## WORK INSTRUCTION
Return all lines of the data in which the string "соискание" occurs.

## RECORDS FOR THIS EXERCISE
▬▬▬▬▬▬▬▬▬▬

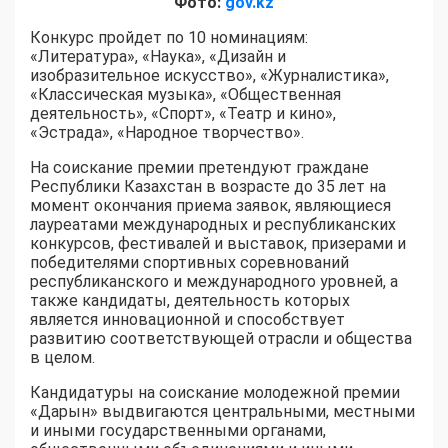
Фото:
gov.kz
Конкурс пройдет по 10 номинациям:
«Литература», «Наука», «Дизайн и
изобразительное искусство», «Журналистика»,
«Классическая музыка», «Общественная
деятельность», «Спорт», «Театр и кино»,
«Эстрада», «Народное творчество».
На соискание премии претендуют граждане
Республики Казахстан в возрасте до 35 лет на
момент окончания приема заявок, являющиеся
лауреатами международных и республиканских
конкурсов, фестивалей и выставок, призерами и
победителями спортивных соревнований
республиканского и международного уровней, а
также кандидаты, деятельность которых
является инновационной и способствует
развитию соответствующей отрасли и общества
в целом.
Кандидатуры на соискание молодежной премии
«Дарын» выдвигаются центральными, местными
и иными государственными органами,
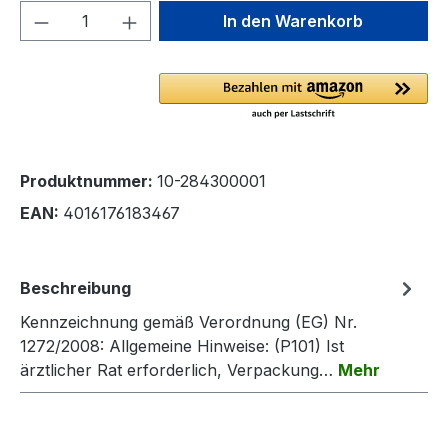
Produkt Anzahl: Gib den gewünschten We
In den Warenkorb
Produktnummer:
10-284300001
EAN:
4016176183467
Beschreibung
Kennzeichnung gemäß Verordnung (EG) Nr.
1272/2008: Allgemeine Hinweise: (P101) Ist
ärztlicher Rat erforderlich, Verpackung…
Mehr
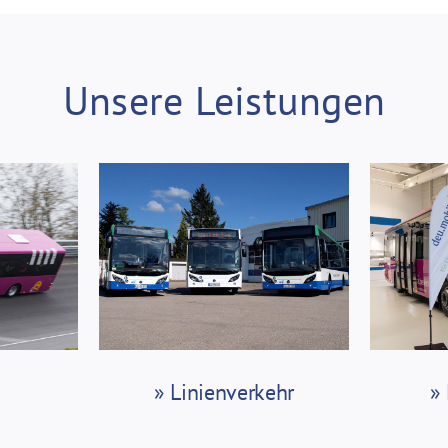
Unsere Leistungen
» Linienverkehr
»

▬▬▬▬▬▬▬▬▬▬

## WRITTEN RESPONSE
На соискание премии претендуют граждане
Кандидатуры на соискание молодежной премии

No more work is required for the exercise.